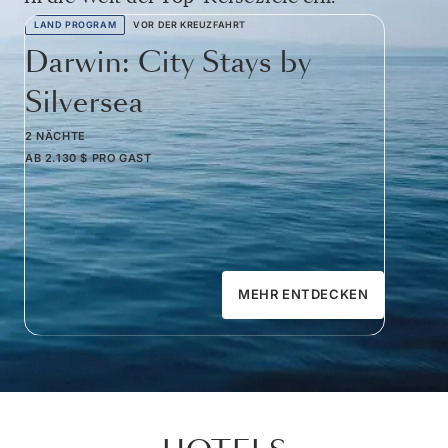
LAND PROGRAM
VOR DER KREUZFAHRT
Darwin: City Stays by
Silversea
2 NÄCHTE
AB
2.130 $
PRO GAST
MEHR ENTDECKEN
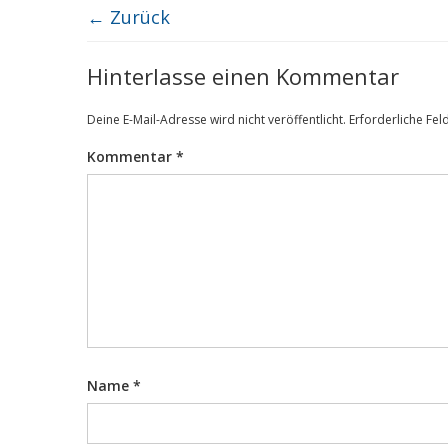
← Zurück
Hinterlasse einen Kommentar
Deine E-Mail-Adresse wird nicht veröffentlicht.
Erforderliche Fel
Kommentar
*
Name
*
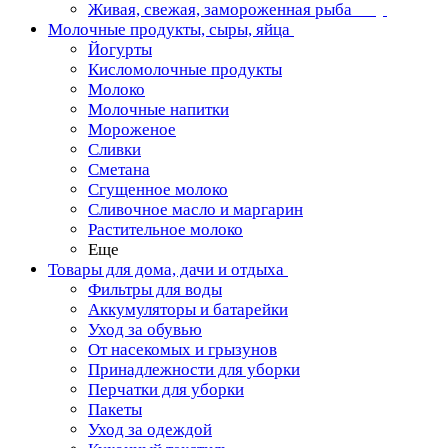
Живая, свежая, замороженная рыба
Молочные продукты, сыры, яйца
Йогурты
Кисломолочные продукты
Молоко
Молочные напитки
Мороженое
Сливки
Сметана
Сгущенное молоко
Сливочное масло и маргарин
Растительное молоко
Еще
Товары для дома, дачи и отдыха
Фильтры для воды
Аккумуляторы и батарейки
Уход за обувью
От насекомых и грызунов
Принадлежности для уборки
Перчатки для уборки
Пакеты
Уход за одеждой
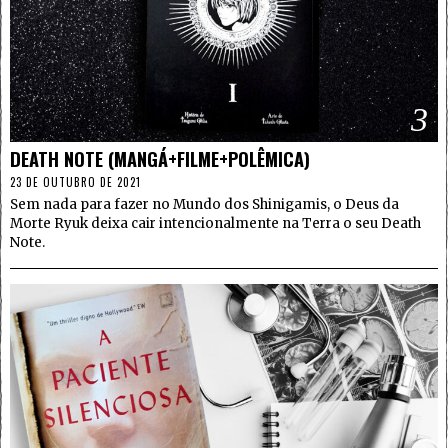
3
DEATH NOTE (MANGÁ+FILME+POLÊMICA)
23 DE OUTUBRO DE 2021
Sem nada para fazer no Mundo dos Shinigamis, o Deus da
Morte Ryuk deixa cair intencionalmente na Terra o seu Death
Note.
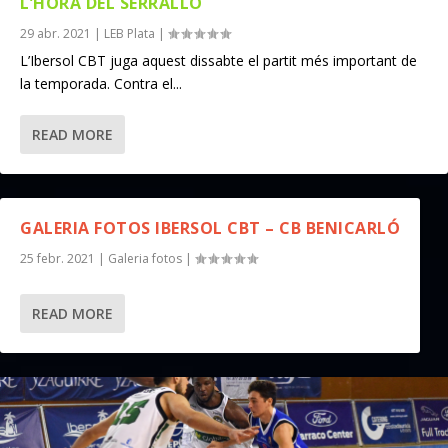
L’HORA DEL SERRALLO
29 abr. 2021
|
LEB Plata
|
L’Ibersol CBT juga aquest dissabte el partit més important de
la temporada. Contra el...
READ MORE
GALERIA FOTOS IBERSOL CBT – CB BENICARLÓ
25 febr. 2021
|
Galeria fotos
|
READ MORE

— Your instructions —
All of the data needs repeating exactly, but the pictures do not.

— Task solution —
LAND PROGRAM
VOR DER KREUZFAHRT
Darwin: City Stays by
Silversea
2 NÄCHTE
AB
2.130 $
PRO GAST
MEHR ENTDECKEN
← Zurück
Hinterlasse einen Kommentar
Deine E-Mail-Adresse wird nicht veröffentlicht.
Erforderliche Fel
Kommentar
*
Name
*
Живая, свежая, замороженная рыба
Молочные продукты, сыры, яйца
Йогурты
Кисломолочные продукты
Молоко
Молочные напитки
Мороженое
Сливки
Сметана
Сгущенное молоко
Сливочное масло и маргарин
Растительное молоко
Еще
Товары для дома, дачи и отдыха
Фильтры для воды
Аккумуляторы и батарейки
Уход за обувью
От насекомых и грызунов
Принадлежности для уборки
Перчатки для уборки
Пакеты
Уход за одеждой
3
DEATH NOTE (MANGÁ+FILME+POLÊMICA)
23 DE OUTUBRO DE 2021
Sem nada para fazer no Mundo dos Shinigamis, o Deus da
Morte Ryuk deixa cair intencionalmente na Terra o seu Death
Note.
L’HORA DEL SERRALLO
29 abr. 2021
|
LEB Plata
|
L’Ibersol CBT juga aquest dissabte el partit més important de
la temporada. Contra el...
READ MORE
GALERIA FOTOS IBERSOL CBT – CB BENICARLÓ
25 febr. 2021
|
Galeria fotos
|
READ MORE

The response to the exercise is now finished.